=== Task details ===
Set each record down exactly, excluding all images.

=== Raw data ===
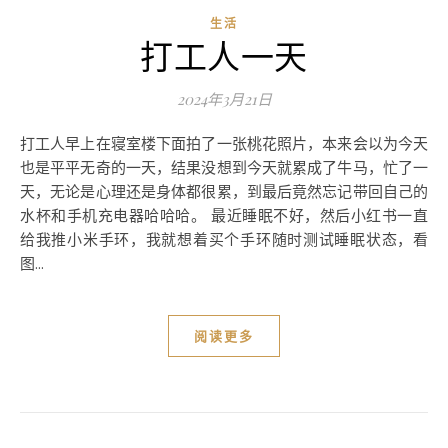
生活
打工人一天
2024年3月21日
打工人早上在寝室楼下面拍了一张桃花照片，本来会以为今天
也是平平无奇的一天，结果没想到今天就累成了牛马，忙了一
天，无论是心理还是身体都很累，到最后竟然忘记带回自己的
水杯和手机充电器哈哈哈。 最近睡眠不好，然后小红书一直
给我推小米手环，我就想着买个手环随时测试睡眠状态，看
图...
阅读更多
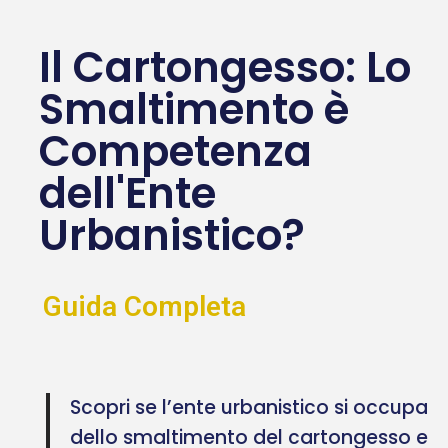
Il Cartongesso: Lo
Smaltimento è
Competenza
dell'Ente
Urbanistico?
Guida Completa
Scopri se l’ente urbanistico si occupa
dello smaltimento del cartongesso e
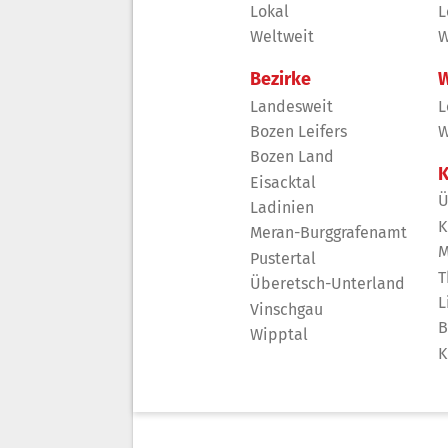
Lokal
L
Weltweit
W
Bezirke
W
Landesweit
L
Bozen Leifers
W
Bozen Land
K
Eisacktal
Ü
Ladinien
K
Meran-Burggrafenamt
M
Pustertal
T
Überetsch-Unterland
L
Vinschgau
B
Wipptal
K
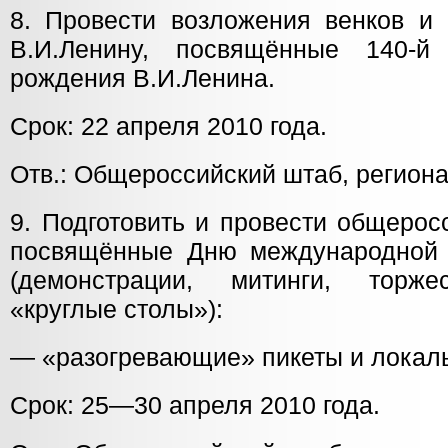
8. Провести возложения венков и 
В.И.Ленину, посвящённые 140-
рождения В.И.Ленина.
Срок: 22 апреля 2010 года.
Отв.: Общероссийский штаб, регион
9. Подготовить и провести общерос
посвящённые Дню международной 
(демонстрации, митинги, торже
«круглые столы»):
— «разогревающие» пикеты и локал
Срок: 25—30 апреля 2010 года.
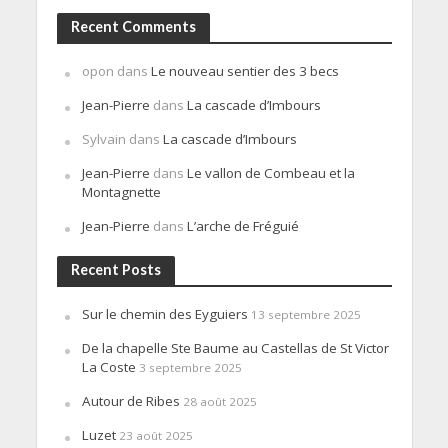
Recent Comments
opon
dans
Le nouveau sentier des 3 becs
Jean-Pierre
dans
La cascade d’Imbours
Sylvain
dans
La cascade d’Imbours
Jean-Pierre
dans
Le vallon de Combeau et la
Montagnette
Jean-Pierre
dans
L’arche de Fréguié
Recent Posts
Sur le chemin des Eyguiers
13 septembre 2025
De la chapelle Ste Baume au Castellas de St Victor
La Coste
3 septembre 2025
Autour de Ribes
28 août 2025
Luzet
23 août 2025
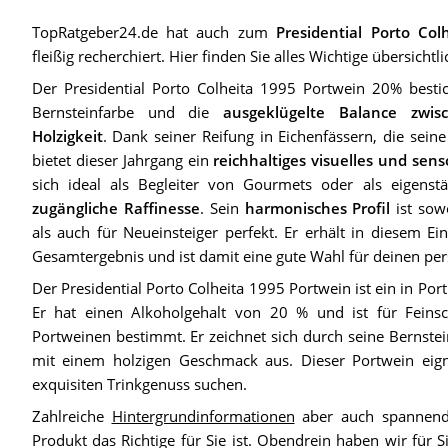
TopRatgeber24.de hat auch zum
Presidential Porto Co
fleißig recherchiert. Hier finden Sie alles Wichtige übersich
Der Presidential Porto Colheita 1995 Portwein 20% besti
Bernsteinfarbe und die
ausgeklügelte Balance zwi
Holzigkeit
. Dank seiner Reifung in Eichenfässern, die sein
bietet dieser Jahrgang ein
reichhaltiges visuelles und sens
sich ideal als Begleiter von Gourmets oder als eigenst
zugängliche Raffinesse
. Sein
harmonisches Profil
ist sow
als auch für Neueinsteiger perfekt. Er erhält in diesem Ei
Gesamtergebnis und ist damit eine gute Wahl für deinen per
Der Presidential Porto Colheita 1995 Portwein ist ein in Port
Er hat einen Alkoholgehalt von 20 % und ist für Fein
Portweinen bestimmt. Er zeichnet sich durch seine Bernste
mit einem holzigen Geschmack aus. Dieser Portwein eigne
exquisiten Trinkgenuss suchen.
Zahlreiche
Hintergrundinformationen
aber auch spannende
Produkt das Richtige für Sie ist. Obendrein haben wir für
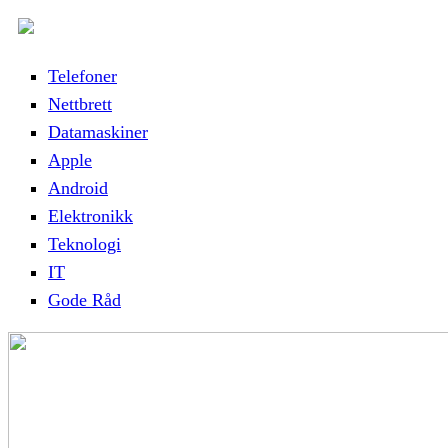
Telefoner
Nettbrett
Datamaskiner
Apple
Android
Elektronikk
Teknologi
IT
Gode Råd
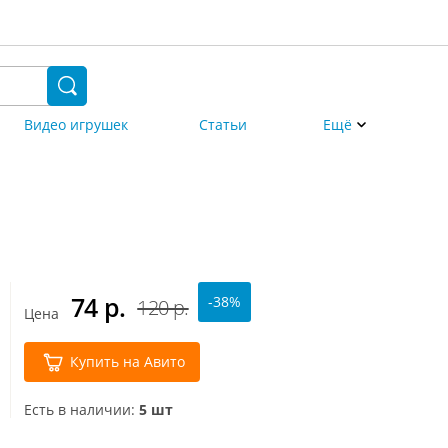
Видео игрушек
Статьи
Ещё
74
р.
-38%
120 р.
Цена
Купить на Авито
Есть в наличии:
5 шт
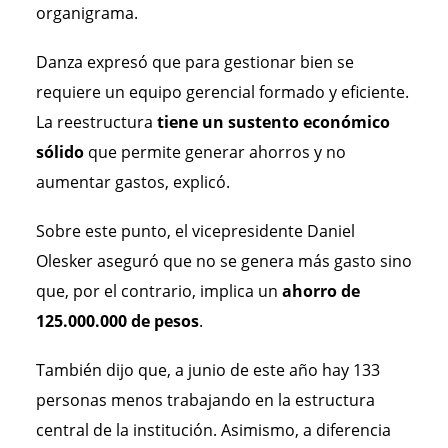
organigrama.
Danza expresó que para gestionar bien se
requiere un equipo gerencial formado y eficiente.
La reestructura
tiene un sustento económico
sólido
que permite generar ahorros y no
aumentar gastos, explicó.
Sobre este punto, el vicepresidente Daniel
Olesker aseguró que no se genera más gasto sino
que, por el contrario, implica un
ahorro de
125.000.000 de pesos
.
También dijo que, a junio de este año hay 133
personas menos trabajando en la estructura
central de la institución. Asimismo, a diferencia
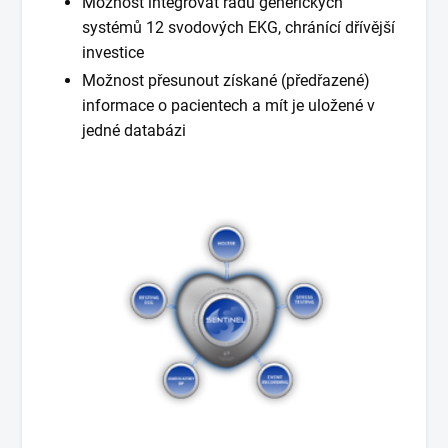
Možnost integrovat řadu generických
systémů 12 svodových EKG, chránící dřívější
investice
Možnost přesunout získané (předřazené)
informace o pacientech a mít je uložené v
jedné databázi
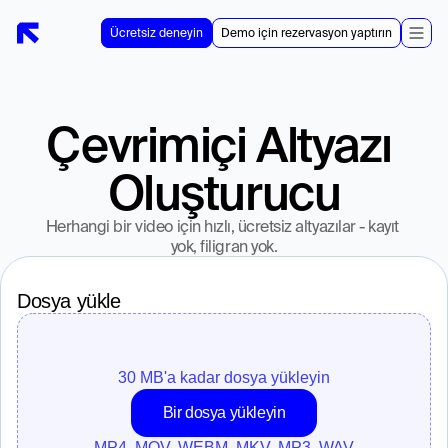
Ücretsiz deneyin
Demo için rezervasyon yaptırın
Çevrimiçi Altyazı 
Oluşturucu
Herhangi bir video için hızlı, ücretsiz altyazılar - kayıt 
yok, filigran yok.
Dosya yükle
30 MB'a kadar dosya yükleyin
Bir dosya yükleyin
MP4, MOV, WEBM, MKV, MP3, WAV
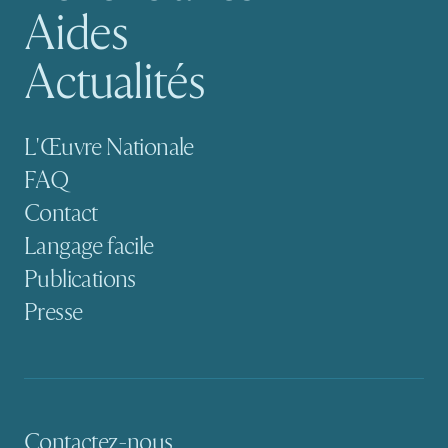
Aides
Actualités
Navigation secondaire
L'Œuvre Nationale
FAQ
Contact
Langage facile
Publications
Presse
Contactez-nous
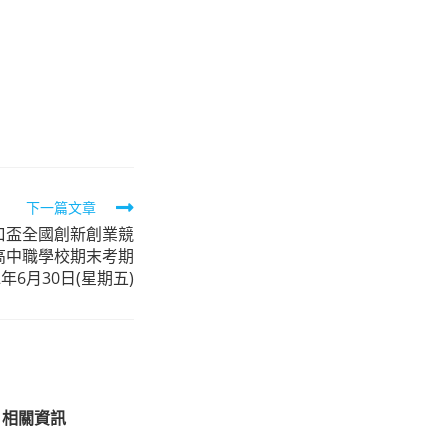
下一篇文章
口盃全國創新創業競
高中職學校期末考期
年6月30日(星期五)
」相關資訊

=== Solution to the exercise ===
生活
打工人一天
2024年3月21日
打工人早上在寝室楼下面拍了一张桃花照片，本来会以为今天
也是平平无奇的一天，结果没想到今天就累成了牛马，忙了一
天，无论是心理还是身体都很累，到最后竟然忘记带回自己的
水杯和手机充电器哈哈哈。 最近睡眠不好，然后小红书一直
给我推小米手环，我就想着买个手环随时测试睡眠状态，看
图...
阅读更多
Il Cartongesso: Lo
Smaltimento è
Competenza
dell'Ente
Urbanistico?
Guida Completa
Scopri se l’ente urbanistico si occupa
dello smaltimento del cartongesso e
Lokal
L
Weltweit
W
Bezirke
W
Landesweit
L
Bozen Leifers
W
Bozen Land
K
Eisacktal
Ü
Ladinien
K
Meran-Burggrafenamt
M
Pustertal
T
Überetsch-Unterland
L
Vinschgau
B
Wipptal
K
8. Провести возложения венков и 
В.И.Ленину, посвящённые 140-
рождения В.И.Ленина.
Срок: 22 апреля 2010 года.
Отв.: Общероссийский штаб, регион
9. Подготовить и провести общерос
посвящённые Дню международной 
(демонстрации, митинги, торже
«круглые столы»):
— «разогревающие» пикеты и локал
Срок: 25—30 апреля 2010 года.
Recent Comments
opon
dans
Le nouveau sentier des 3 becs
Jean-Pierre
dans
La cascade d’Imbours
Sylvain
dans
La cascade d’Imbours
Jean-Pierre
dans
Le vallon de Combeau et la
Montagnette
Jean-Pierre
dans
L’arche de Fréguié
Recent Posts
Sur le chemin des Eyguiers
13 septembre 2025
De la chapelle Ste Baume au Castellas de St Victor
La Coste
3 septembre 2025
Autour de Ribes
28 août 2025
Luzet
23 août 2025
TopRatgeber24.de hat auch zum
Presidential Porto Co
fleißig recherchiert. Hier finden Sie alles Wichtige übersich
Der Presidential Porto Colheita 1995 Portwein 20% besti
Bernsteinfarbe und die
ausgeklügelte Balance zwi
Holzigkeit
. Dank seiner Reifung in Eichenfässern, die sein
bietet dieser Jahrgang ein
reichhaltiges visuelles und sens
sich ideal als Begleiter von Gourmets oder als eigenst
zugängliche Raffinesse
. Sein
harmonisches Profil
ist sow
als auch für Neueinsteiger perfekt. Er erhält in diesem Ei
Gesamtergebnis und ist damit eine gute Wahl für deinen per
Der Presidential Porto Colheita 1995 Portwein ist ein in Port
Er hat einen Alkoholgehalt von 20 % und ist für Fein
Portweinen bestimmt. Er zeichnet sich durch seine Bernste
mit einem holzigen Geschmack aus. Dieser Portwein eigne
exquisiten Trinkgenuss suchen.
Zahlreiche
Hintergrundinformationen
aber auch spannende
Produkt das Richtige für Sie ist. Obendrein haben wir für
Telefoner
Nettbrett
Datamaskiner
Apple
Android
Elektronikk
Teknologi
IT
Gode Råd
Видео игрушек
Статьи
Ещё
74
р.
-38%
120 р.
Цена
Купить на Авито
Есть в наличии:
5 шт
organigrama.
Danza expresó que para gestionar bien se
requiere un equipo gerencial formado y eficiente.
La reestructura
tiene un sustento económico
sólido
que permite generar ahorros y no
aumentar gastos, explicó.
Sobre este punto, el vicepresidente Daniel
Olesker aseguró que no se genera más gasto sino
que, por el contrario, implica un
ahorro de
125.000.000 de pesos
.
También dijo que, a junio de este año hay 133
personas menos trabajando en la estructura
central de la institución. Asimismo, a diferencia
Možnost integrovat řadu generických
systémů 12 svodových EKG, chránící dřívější
investice
Možnost přesunout získané (předřazené)
informace o pacientech a mít je uložené v
jedné databázi
Ücretsiz deneyin
Demo için rezervasyon yaptırın
Çevrimiçi Altyazı 
Oluşturucu
Herhangi bir video için hızlı, ücretsiz altyazılar - kayıt 
yok, filigran yok.
Dosya yükle
30 MB'a kadar dosya yükleyin
Bir dosya yükleyin
MP4, MOV, WEBM, MKV, MP3, WAV
Aides
Actualités
Navigation secondaire
L'Œuvre Nationale
FAQ
Contact
Langage facile
Publications
Presse
Contactez-nous
下一篇文章
口盃全國創新創業競
高中職學校期末考期
年6月30日(星期五)
」相關資訊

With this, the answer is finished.